» Your assignment:
From the listing that follows, output everything exactly except the pictures.
== Segment start ==
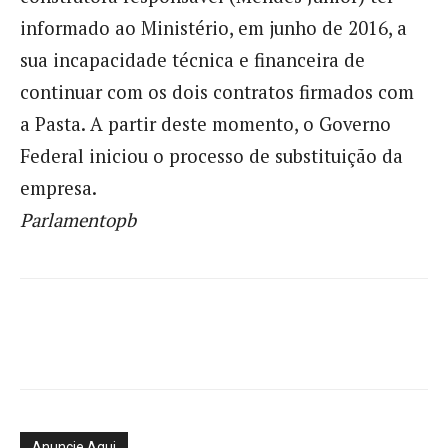
informado ao Ministério, em junho de 2016, a
sua incapacidade técnica e financeira de
continuar com os dois contratos firmados com
a Pasta. A partir deste momento, o Governo
Federal iniciou o processo de substituição da
empresa.
Parlamentopb
Anuncie Aqui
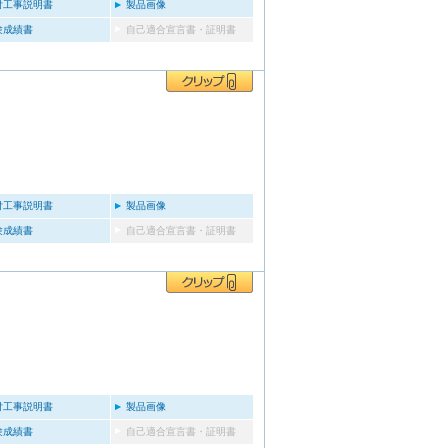
付工事説明書
製品画像
験成績書
自己適合宣言書・証明書
付工事説明書
製品画像
験成績書
自己適合宣言書・証明書
付工事説明書
製品画像
験成績書
自己適合宣言書・証明書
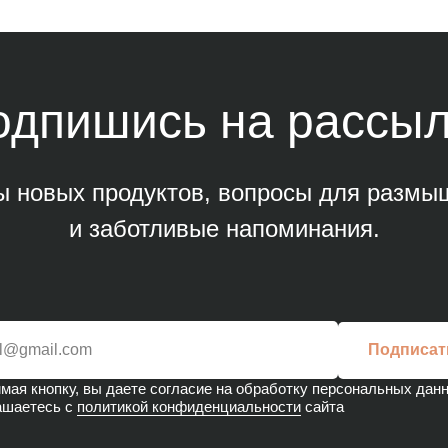
одпишись на рассыл
ы новых продуктов, вопросы для размы
и заботливые напоминания.
Подписат
мая кнопку, вы даете согласие на обработку персональных дан
ашаетесь с
политикой конфиденциальности
сайта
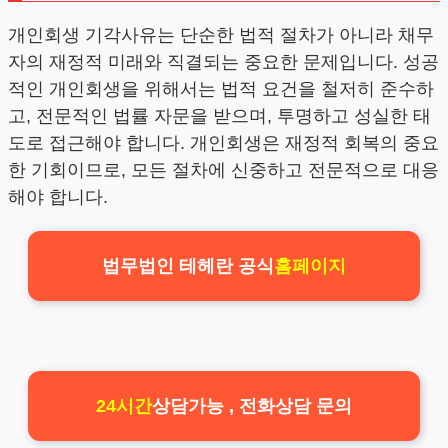
개인회생 기각사유는 단순한 법적 절차가 아니라 채무
자의 재정적 미래와 직결되는 중요한 문제입니다. 성공
적인 개인회생을 위해서는 법적 요건을 철저히 준수하
고, 전문적인 법률 자문을 받으며, 투명하고 성실한 태
도로 접근해야 합니다. 개인회생은 재정적 회복의 중요
한 기회이므로, 모든 절차에 신중하고 전문적으로 대응
해야 합니다.
법무법인 테헤란 공식
홈페이지
24시간
상담가능 , 전화상담 문의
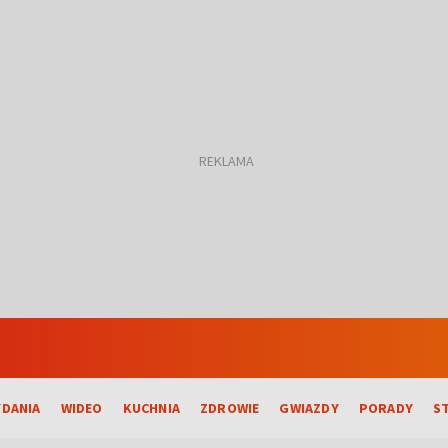
DANIA
WIDEO
KUCHNIA
ZDROWIE
GWIAZDY
PORADY
S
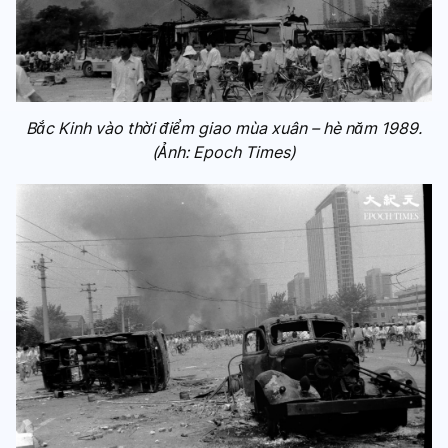
Bắc Kinh vào thời điểm giao mùa xuân – hè năm 1989.
(Ảnh: Epoch Times)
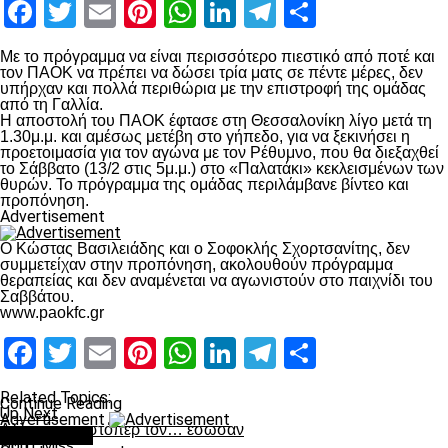
Facebook
Twitter
Email
Pinterest
WhatsApp
LinkedIn
Telegram
Μοιραστ
Με το πρόγραμμα να είναι περισσότερο πιεστικό από ποτέ και
τον ΠΑΟΚ να πρέπει να δώσει τρία ματς σε πέντε μέρες, δεν
υπήρχαν και πολλά περιθώρια με την επιστροφή της ομάδας
από τη Γαλλία.
Η αποστολή του ΠΑΟΚ έφτασε στη Θεσσαλονίκη λίγο μετά τη
1.30μ.μ. και αμέσως μετέβη στο γήπεδο, για να ξεκινήσει η
προετοιμασία για τον αγώνα με τον Ρέθυμνο, που θα διεξαχθεί
το Σάββατο (13/2 στις 5μ.μ.) στο «Παλατάκι» κεκλεισμένων των
θυρών. Το πρόγραμμα της ομάδας περιλάμβανε βίντεο και
προπόνηση.
Advertisement
Ο Κώστας Βασιλειάδης και ο Σοφοκλής Σχορτσανίτης, δεν
συμμετείχαν στην προπόνηση, ακολουθούν πρόγραμμα
θεραπείας και δεν αναμένεται να αγωνιστούν στο παιχνίδι του
Σαββάτου.
www.paokfc.gr
Facebook
Twitter
Email
Pinterest
WhatsApp
LinkedIn
Telegram
Μοιραστ
Related Topics:
Continue Reading
Up Next
Advertisement
Αλλαγές και στόπερ τον… έσωσαν
You may like
Don't Miss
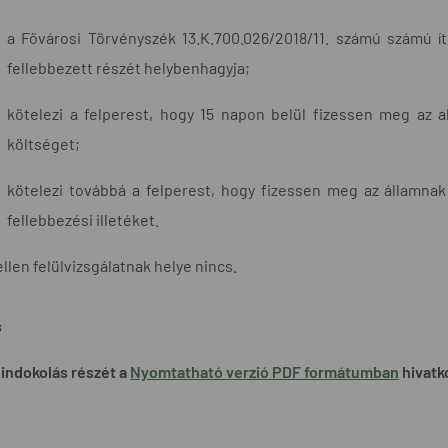
a Fővárosi Törvényszék 13.K.700.026/2018/11. számú számú í
fellebbezett részét helybenhagyja;
kötelezi a felperest, hogy 15 napon belül fizessen meg az a
költséget;
kötelezi továbbá a felperest, hogy fizessen meg az államnak -
fellebbezési illetéket.
 ellen felülvizsgálatnak helye nincs.
s
indokolás részét a
Nyomtatható verzió PDF formátumban
hivatko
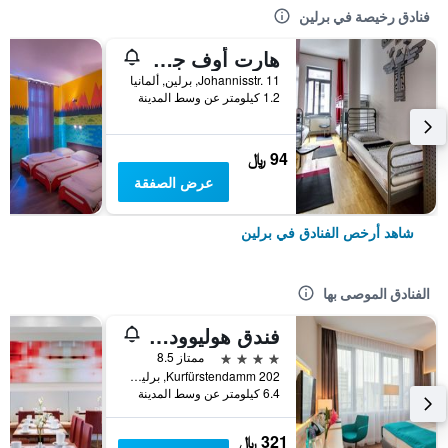
فنادق رخيصة في برلين
هارت أوف جولد هوستل برلين
Johannisstr. 11, برلين, ألمانيا
1.2 كيلومتر عن وسط المدينة
94 ﷼
عرض الصفقة
شاهد أرخص الفنادق في برلين
الفنادق الموصى بها
فندق هوليوود ميديا أم كورفورستيندام
4 نجوم
ممتاز 8.5
Kurfürstendamm 202, برلين, ألمانيا
6.4 كيلومتر عن وسط المدينة
321 ﷼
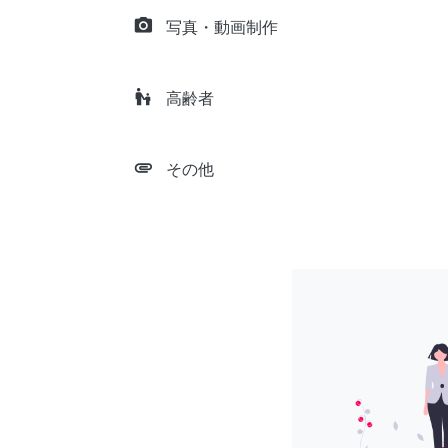
camera_alt
写真・動画制作
escalator_warning
高齢者
attachment
その他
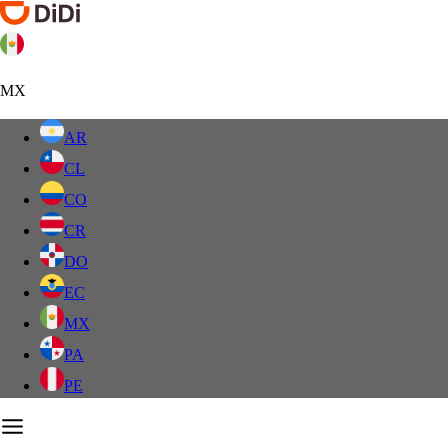
MX
AR
CL
CO
CR
DO
EC
MX
PA
PE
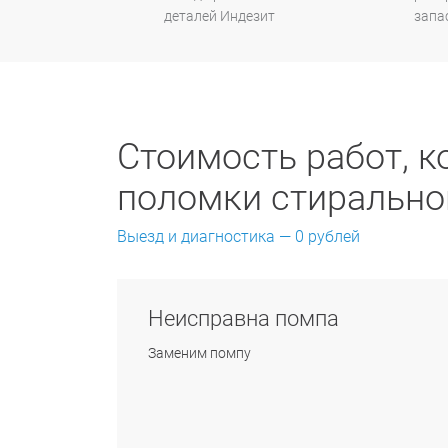
деталей Индезит
запа
Стоимость работ, к
поломки стирально
Выезд и диагностика — 0 рублей
Неисправна помпа
Заменим помпу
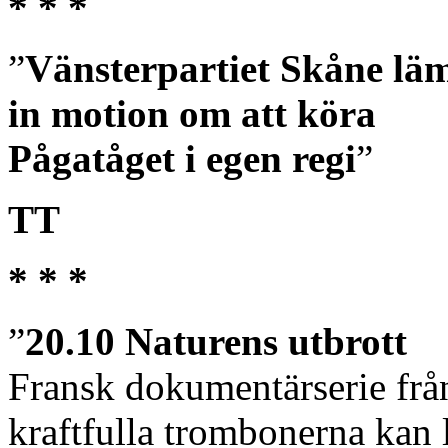
* * *
”
Vänsterpartiet Skåne lä
in motion om att köra
Pågatåget i egen regi
”
TT
* * *
”
20.10 Naturens utbrott
Fransk dokumentärserie frå
kraftfulla trombonerna kan l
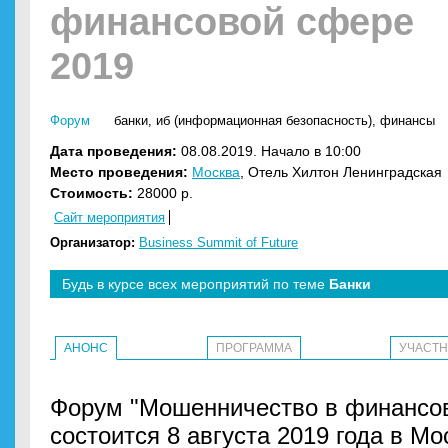
финансовой сфере
2019
Форум
банки
,
иб (информационная безопасность)
,
финансы
Дата проведения:
08.08.2019. Начало в 10:00
Место проведения:
Москва
, Отель Хилтон Ленинградская
Стоимость:
28000 р.
Сайт мероприятия
Организатор:
Business Summit of Future
Будь в курсе всех мероприятий по теме
Банки
АНОНС
ПРОГРАММА
УЧАСТ
Форум "Мошенничество в финансов
состоится 8 августа 2019 года в Мо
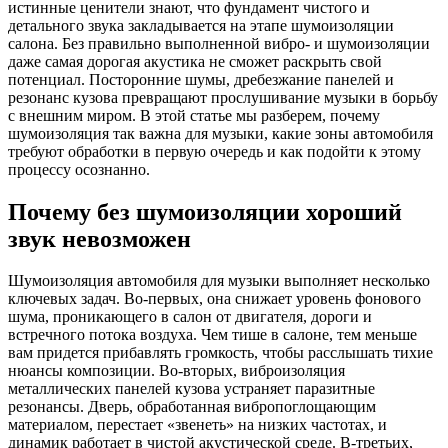
истинные ценители знают, что фундамент чистого и
детального звука закладывается на этапе шумоизоляции
салона. Без правильно выполненной вибро- и шумоизоляции
даже самая дорогая акустика не сможет раскрыть свой
потенциал. Посторонние шумы, дребезжание панелей и
резонанс кузова превращают прослушивание музыки в борьбу
с внешним миром. В этой статье мы разберем, почему
шумоизоляция так важна для музыки, какие зоны автомобиля
требуют обработки в первую очередь и как подойти к этому
процессу осознанно.
Почему без шумоизоляции хороший
звук невозможен
Шумоизоляция автомобиля для музыки выполняет несколько
ключевых задач. Во-первых, она снижает уровень фонового
шума, проникающего в салон от двигателя, дороги и
встречного потока воздуха. Чем тише в салоне, тем меньше
вам придется прибавлять громкость, чтобы расслышать тихие
нюансы композиции. Во-вторых, виброизоляция
металлических панелей кузова устраняет паразитные
резонансы. Дверь, обработанная вибропоглощающим
материалом, перестает «звенеть» на низких частотах, и
динамик работает в чистой акустической среде. В-третьих,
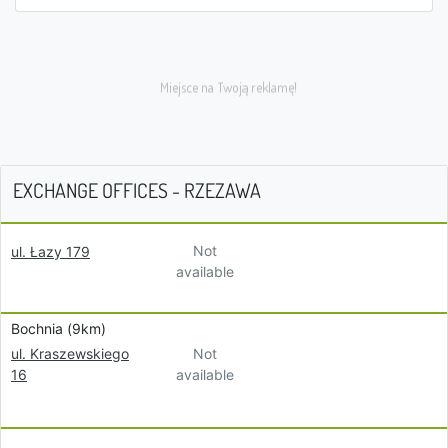
EXCHANGE OFFICES - RZEZAWA
Not
ul. Łazy 179
available
Bochnia (9km)
Not
ul. Kraszewskiego
available
16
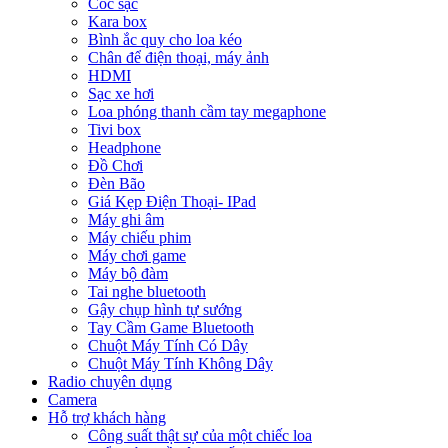
Cóc sạc
Kara box
Bình ắc quy cho loa kéo
Chân để điện thoại, máy ảnh
HDMI
Sạc xe hơi
Loa phóng thanh cầm tay megaphone
Tivi box
Headphone
Đồ Chơi
Đèn Bão
Giá Kẹp Điện Thoại- IPad
Máy ghi âm
Máy chiếu phim
Máy chơi game
Máy bộ đàm
Tai nghe bluetooth
Gậy chụp hình tự sướng
Tay Cầm Game Bluetooth
Chuột Máy Tính Có Dây
Chuột Máy Tính Không Dây
Radio chuyên dụng
Camera
Hỗ trợ khách hàng
Công suất thật sự của một chiếc loa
== Segment end ==
» Problem solution:
informado ao Ministério, em junho de 2016, a
sua incapacidade técnica e financeira de
continuar com os dois contratos firmados com
a Pasta. A partir deste momento, o Governo
Federal iniciou o processo de substituição da
empresa.
Parlamentopb
Anuncie Aqui
付工事説明書
製品画像
験成績書
自己適合宣言書・証明書
付工事説明書
製品画像
験成績書
自己適合宣言書・証明書
付工事説明書
製品画像
験成績書
自己適合宣言書・証明書
одпишись на рассыл
ы новых продуктов, вопросы для размы
и заботливые напоминания.
Подписат
мая кнопку, вы даете согласие на обработку персональных дан
ашаетесь с
политикой конфиденциальности
сайта
개인회생 기각사유는 단순한 법적 절차가 아니라 채무
자의 재정적 미래와 직결되는 중요한 문제입니다. 성공
적인 개인회생을 위해서는 법적 요건을 철저히 준수하
고, 전문적인 법률 자문을 받으며, 투명하고 성실한 태
도로 접근해야 합니다. 개인회생은 재정적 회복의 중요
한 기회이므로, 모든 절차에 신중하고 전문적으로 대응
해야 합니다.
법무법인 테헤란 공식
홈페이지
24시간
상담가능 , 전화상담 문의
DANIA
WIDEO
KUCHNIA
ZDROWIE
GWIAZDY
PORADY
S
Bắc Kinh vào thời điểm giao mùa xuân – hè năm 1989.
(Ảnh: Epoch Times)
Facebook
Twitter
Email
Pinterest
WhatsApp
LinkedIn
Telegram
Μοιραστ
Με το πρόγραμμα να είναι περισσότερο πιεστικό από ποτέ και
τον ΠΑΟΚ να πρέπει να δώσει τρία ματς σε πέντε μέρες, δεν
υπήρχαν και πολλά περιθώρια με την επιστροφή της ομάδας
από τη Γαλλία.
Η αποστολή του ΠΑΟΚ έφτασε στη Θεσσαλονίκη λίγο μετά τη
1.30μ.μ. και αμέσως μετέβη στο γήπεδο, για να ξεκινήσει η
προετοιμασία για τον αγώνα με τον Ρέθυμνο, που θα διεξαχθεί
το Σάββατο (13/2 στις 5μ.μ.) στο «Παλατάκι» κεκλεισμένων των
θυρών. Το πρόγραμμα της ομάδας περιλάμβανε βίντεο και
προπόνηση.
Advertisement
Ο Κώστας Βασιλειάδης και ο Σοφοκλής Σχορτσανίτης, δεν
συμμετείχαν στην προπόνηση, ακολουθούν πρόγραμμα
θεραπείας και δεν αναμένεται να αγωνιστούν στο παιχνίδι του
Σαββάτου.
www.paokfc.gr
Facebook
Twitter
Email
Pinterest
WhatsApp
LinkedIn
Telegram
Μοιραστ
Related Topics:
Continue Reading
Up Next
Advertisement
Αλλαγές και στόπερ τον… έσωσαν
You may like
Don't Miss
a Fővárosi Törvényszék 13.K.700.026/2018/11. számú számú í
fellebbezett részét helybenhagyja;
kötelezi a felperest, hogy 15 napon belül fizessen meg az a
költséget;
kötelezi továbbá a felperest, hogy fizessen meg az államnak -
fellebbezési illetéket.
 ellen felülvizsgálatnak helye nincs.
s
indokolás részét a
Nyomtatható verzió PDF formátumban
hivatko
فنادق رخيصة في برلين
هارت أوف جولد هوستل برلين
Johannisstr. 11, برلين, ألمانيا
1.2 كيلومتر عن وسط المدينة
94 ﷼
عرض الصفقة
شاهد أرخص الفنادق في برلين
الفنادق الموصى بها
فندق هوليوود ميديا أم كورفورستيندام
4 نجوم
ممتاز 8.5
Kurfürstendamm 202, برلين, ألمانيا
6.4 كيلومتر عن وسط المدينة
321 ﷼
camera_alt
写真・動画制作
escalator_warning
高齢者
attachment
その他
MX
AR
CL
CO
CR
DO
EC
MX
PA
PE
деталей Индезит
запа
Стоимость работ, к
поломки стирально
Выезд и диагностика — 0 рублей
Неисправна помпа
Заменим помпу
* * *
”
Vänsterpartiet Skåne lä
in motion om att köra
Pågatåget i egen regi
”
TT
* * *
”
20.10 Naturens utbrott
Fransk dokumentärserie frå
kraftfulla trombonerna kan l
финансовой сфере
2019
Форум
банки
,
иб (информационная безопасность)
,
финансы
Дата проведения:
08.08.2019. Начало в 10:00
Место проведения:
Москва
, Отель Хилтон Ленинградская
Стоимость:
28000 р.
Сайт мероприятия
Организатор:
Business Summit of Future
Будь в курсе всех мероприятий по теме
Банки
АНОНС
ПРОГРАММА
УЧАСТ
Форум "Мошенничество в финансов
состоится 8 августа 2019 года в Мо
истинные ценители знают, что фундамент чистого и
детального звука закладывается на этапе шумоизоляции
салона. Без правильно выполненной вибро- и шумоизоляции
даже самая дорогая акустика не сможет раскрыть свой
потенциал. Посторонние шумы, дребезжание панелей и
резонанс кузова превращают прослушивание музыки в борьбу
с внешним миром. В этой статье мы разберем, почему
шумоизоляция так важна для музыки, какие зоны автомобиля
требуют обработки в первую очередь и как подойти к этому
процессу осознанно.
Почему без шумоизоляции хороший
звук невозможен
Шумоизоляция автомобиля для музыки выполняет несколько
ключевых задач. Во-первых, она снижает уровень фонового
шума, проникающего в салон от двигателя, дороги и
встречного потока воздуха. Чем тише в салоне, тем меньше
вам придется прибавлять громкость, чтобы расслышать тихие
нюансы композиции. Во-вторых, виброизоляция
металлических панелей кузова устраняет паразитные
резонансы. Дверь, обработанная вибропоглощающим
материалом, перестает «звенеть» на низких частотах, и
динамик работает в чистой акустической среде. В-третьих,
EXCHANGE OFFICES - RZEZAWA
Not
ul. Łazy 179
available
Bochnia (9km)
Not
ul. Kraszewskiego
available
16
Cóc sạc
Kara box
Bình ắc quy cho loa kéo
Chân để điện thoại, máy ảnh
HDMI
Sạc xe hơi
Loa phóng thanh cầm tay megaphone
Tivi box
Headphone
Đồ Chơi
Đèn Bão
Giá Kẹp Điện Thoại- IPad
Máy ghi âm
Máy chiếu phim
Máy chơi game
Máy bộ đàm
Tai nghe bluetooth
Gậy chụp hình tự sướng
Tay Cầm Game Bluetooth
Chuột Máy Tính Có Dây
Chuột Máy Tính Không Dây
Radio chuyên dụng
Camera
Hỗ trợ khách hàng
Công suất thật sự của một chiếc loa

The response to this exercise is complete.